Fallout 4 made me stop preordering video games. Over the years I’ve come to appreciate it more than I did at launch, but it disappointed me so badly I vowed never to be made a mark by the hype machine ever again. I still get excited for games, I just don’t give them my money months in advance. Fallout 4’s most talked about sins were its voiced protagonist and dumbed-down RPG mechanics, and while Bethesda seems to have learned its lesson and chosen to avoid those pitfalls for Starfield, the next Fallout should look back to the world of Skyrim for inspiration.
Fallout 3 is one of my favourite games of all time. I adore the desolate setting and the masterful use of blinding light as a visual motif, but I spend the first hour of every playthrough running to Rivet City to grab the Intelligence bobblehead to make sure I can get more skill points when I level up. Skill points might appeal to traditional gamers, but I much prefer the use-based skills of the Elder Scrolls series.
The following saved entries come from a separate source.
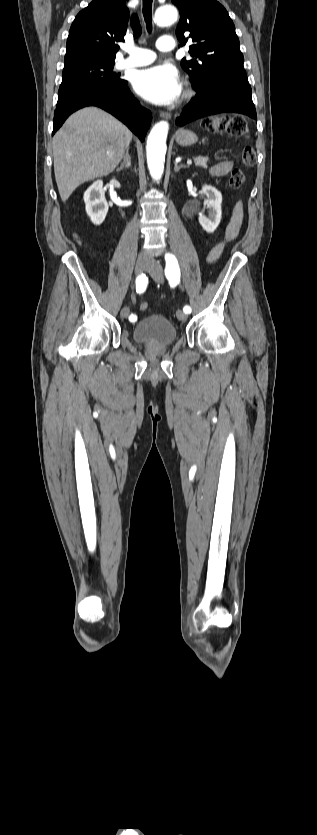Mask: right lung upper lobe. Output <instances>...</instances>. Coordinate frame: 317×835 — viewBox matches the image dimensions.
<instances>
[{
	"label": "right lung upper lobe",
	"instance_id": "cb5924a9",
	"mask_svg": "<svg viewBox=\"0 0 317 835\" xmlns=\"http://www.w3.org/2000/svg\"><path fill=\"white\" fill-rule=\"evenodd\" d=\"M129 10L125 0H94L78 13L73 21L67 44L65 61L95 58L114 62L119 46L124 41ZM134 36L141 28L137 15H132Z\"/></svg>",
	"mask_w": 317,
	"mask_h": 835
}]
</instances>
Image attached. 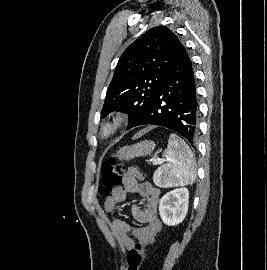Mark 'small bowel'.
<instances>
[{
    "mask_svg": "<svg viewBox=\"0 0 267 270\" xmlns=\"http://www.w3.org/2000/svg\"><path fill=\"white\" fill-rule=\"evenodd\" d=\"M128 194H138L144 201L142 206L133 205L131 208L134 219L141 225L134 227L123 219L114 218L111 228L119 244L130 251L136 243L144 248L152 244L161 229V222L158 217L159 191L151 183L143 181L136 168H129L124 175L123 186L106 198L105 210L115 212ZM134 237L138 242L134 241Z\"/></svg>",
    "mask_w": 267,
    "mask_h": 270,
    "instance_id": "1",
    "label": "small bowel"
}]
</instances>
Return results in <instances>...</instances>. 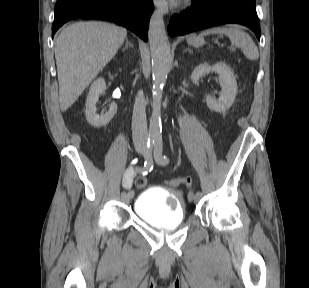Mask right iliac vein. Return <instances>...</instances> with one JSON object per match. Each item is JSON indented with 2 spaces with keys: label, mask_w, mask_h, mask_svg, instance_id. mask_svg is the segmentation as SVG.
<instances>
[{
  "label": "right iliac vein",
  "mask_w": 309,
  "mask_h": 288,
  "mask_svg": "<svg viewBox=\"0 0 309 288\" xmlns=\"http://www.w3.org/2000/svg\"><path fill=\"white\" fill-rule=\"evenodd\" d=\"M137 151L139 152V153H142L143 155H147V152L145 151V149L144 148H142V147H138L137 148ZM133 198V197H132ZM131 197H129V195H128V193L127 194H125L124 196H123V201L124 202H129L130 201V199H132Z\"/></svg>",
  "instance_id": "1"
}]
</instances>
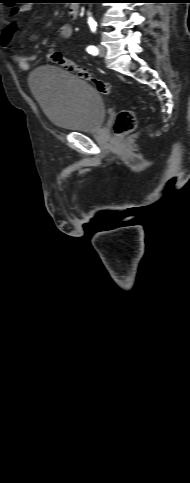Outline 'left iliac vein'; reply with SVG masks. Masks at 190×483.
<instances>
[{"label":"left iliac vein","mask_w":190,"mask_h":483,"mask_svg":"<svg viewBox=\"0 0 190 483\" xmlns=\"http://www.w3.org/2000/svg\"><path fill=\"white\" fill-rule=\"evenodd\" d=\"M98 51H99V55L101 57L105 56L106 50H105V47L103 45H98Z\"/></svg>","instance_id":"obj_1"}]
</instances>
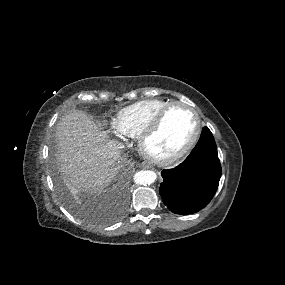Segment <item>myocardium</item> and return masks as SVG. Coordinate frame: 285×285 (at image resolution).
Here are the masks:
<instances>
[{
	"mask_svg": "<svg viewBox=\"0 0 285 285\" xmlns=\"http://www.w3.org/2000/svg\"><path fill=\"white\" fill-rule=\"evenodd\" d=\"M175 107H184L188 109L194 115L195 120H196L195 131L192 137L190 138V140L180 150H178L174 154L164 157V158L155 157L146 150V143L159 130L165 117ZM201 132H202V121H201L199 112L193 106L187 103L172 102L167 107H165L143 130V132L139 136V148H140L142 155L146 157L152 163L159 165V166H169L179 161L182 157H184L187 153L191 151V149L198 142Z\"/></svg>",
	"mask_w": 285,
	"mask_h": 285,
	"instance_id": "f54148a6",
	"label": "myocardium"
}]
</instances>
Rather than magically getting better at shooting or picking locks or bartering upon leveling up, Fallout 5 should use TES’ skill system. There’s a wonderful sense of flow and mastery that comes with using a bow in Skyrim, or a sword in Oblivion. The same can’t be said for small guns or energy weapons in the world of Fallout. You don’t gradually get better over time. It’s not a curve as much as it is a staircase, with a small jump in power every time you level up. It also leads to some intense min-maxing, as you can have a level three character with 70 points in speech if you make your build right and grab the necessary bobbleheads.
Fallout 4 ditched skill points entirely relying instead on a perk system with boring buffs like extra damage or improved aim. These are the kind of things that naturally improving in a skill could offer instead. Making the numbers bigger in specific instances can be engaging and change your playstyle. In Skyrim, backstabs with daggers and sneak attacks with bows doing absurd amounts of damage are fun because it turns them into instakills on all but the toughest of enemies. In contrast, rifles doing double damage in Fallout 4 barely makes a difference and doesn’t impact the way they’re used at all.
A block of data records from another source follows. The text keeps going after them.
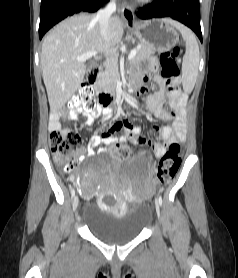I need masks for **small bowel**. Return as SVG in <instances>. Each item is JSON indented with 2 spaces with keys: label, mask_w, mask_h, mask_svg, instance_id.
Instances as JSON below:
<instances>
[{
  "label": "small bowel",
  "mask_w": 238,
  "mask_h": 278,
  "mask_svg": "<svg viewBox=\"0 0 238 278\" xmlns=\"http://www.w3.org/2000/svg\"><path fill=\"white\" fill-rule=\"evenodd\" d=\"M152 70H156L157 62L155 59L151 60ZM147 82L149 75H137L132 79L133 84H137L139 81ZM157 83L160 85V89L150 95L146 101V107L149 112L155 115L157 118L164 121H172L173 125L159 128L156 125L152 126V131L158 134L157 138H145L142 136V128L131 124L128 120L123 119L113 123L106 131L100 135L92 136L85 149L80 152V158L86 156H92L96 153H104V149L101 148L97 151L100 145H110L120 142H131L135 145H149L152 147L156 156H161L165 153V149L161 148L162 144L169 142H182L186 134V119H185V104L186 97L180 91L177 82H164L160 77H156ZM167 86V92L164 91L163 86ZM143 91L145 88L142 89ZM168 100L170 110L163 107L164 102ZM80 110H71L68 114L70 120H76ZM83 115L86 117L85 126H93L98 118L101 122L109 120L112 116V111L108 106L99 104L94 112L84 111ZM61 114L53 113L49 121V129L63 130L60 124ZM123 130L124 135L116 137V133ZM150 143H156L155 145ZM70 181H74V177H70ZM148 182L152 183L151 177H148Z\"/></svg>",
  "instance_id": "c3829d8e"
}]
</instances>
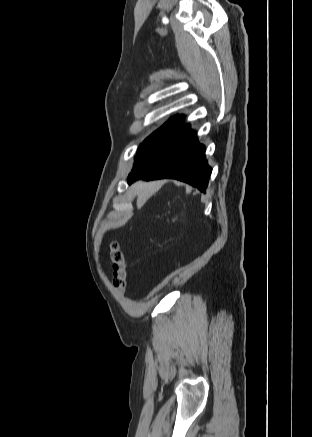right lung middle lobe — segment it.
I'll return each mask as SVG.
<instances>
[{
    "mask_svg": "<svg viewBox=\"0 0 312 437\" xmlns=\"http://www.w3.org/2000/svg\"><path fill=\"white\" fill-rule=\"evenodd\" d=\"M183 116H175L162 127L147 137L138 149V153H144L153 149L161 148L180 137L189 130V125L183 126L180 120Z\"/></svg>",
    "mask_w": 312,
    "mask_h": 437,
    "instance_id": "obj_1",
    "label": "right lung middle lobe"
}]
</instances>
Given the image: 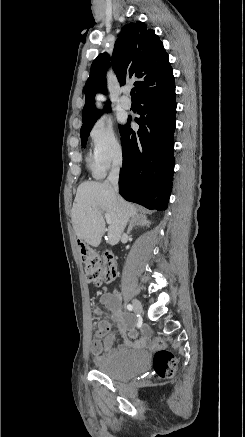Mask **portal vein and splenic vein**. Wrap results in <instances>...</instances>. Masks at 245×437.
I'll use <instances>...</instances> for the list:
<instances>
[{
  "label": "portal vein and splenic vein",
  "mask_w": 245,
  "mask_h": 437,
  "mask_svg": "<svg viewBox=\"0 0 245 437\" xmlns=\"http://www.w3.org/2000/svg\"><path fill=\"white\" fill-rule=\"evenodd\" d=\"M105 219H106V221H107L108 224L111 223V217H110L109 214H105Z\"/></svg>",
  "instance_id": "obj_1"
}]
</instances>
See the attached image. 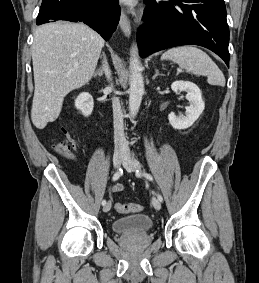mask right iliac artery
<instances>
[{
    "label": "right iliac artery",
    "instance_id": "1",
    "mask_svg": "<svg viewBox=\"0 0 259 283\" xmlns=\"http://www.w3.org/2000/svg\"><path fill=\"white\" fill-rule=\"evenodd\" d=\"M123 174V170L122 168H119L118 171L114 174L112 180L116 181L120 178V176ZM106 204V200L102 201V205L104 206Z\"/></svg>",
    "mask_w": 259,
    "mask_h": 283
}]
</instances>
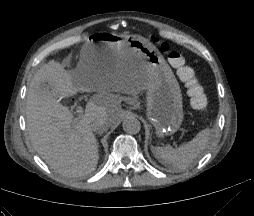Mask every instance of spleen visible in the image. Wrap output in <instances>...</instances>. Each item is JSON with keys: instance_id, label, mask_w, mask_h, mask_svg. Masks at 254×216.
<instances>
[{"instance_id": "3e777b00", "label": "spleen", "mask_w": 254, "mask_h": 216, "mask_svg": "<svg viewBox=\"0 0 254 216\" xmlns=\"http://www.w3.org/2000/svg\"><path fill=\"white\" fill-rule=\"evenodd\" d=\"M210 137L211 130L204 129L200 131L191 141L184 143L180 147H156L153 149V153L165 166L174 170H183L188 168L205 150Z\"/></svg>"}]
</instances>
I’d also like to see some more fantastical changes, like the ability to become a ghoul or super mutant. Fallout is satire, and often ventures into the realm of the silly, so some sort of temporary transformation powers like becoming a werewolf or vampire in Skyrim wouldn’t be out of place in Bethesda’s post-apocalyptic world. I’d love to see it go further, though, and have three different starting points a la Cyberpunk 2077 based on if you start as a human, ghoul, or super mutant.
There’s so much potential still to be unlocked in the Fallout universe, but it won’t be unlocked by stripping mechanics out of the game and making everything appeal to the lowest common denominator. Bethesda should learn from its own successes and those of other developers to make Fallout 5 a game worth preordering.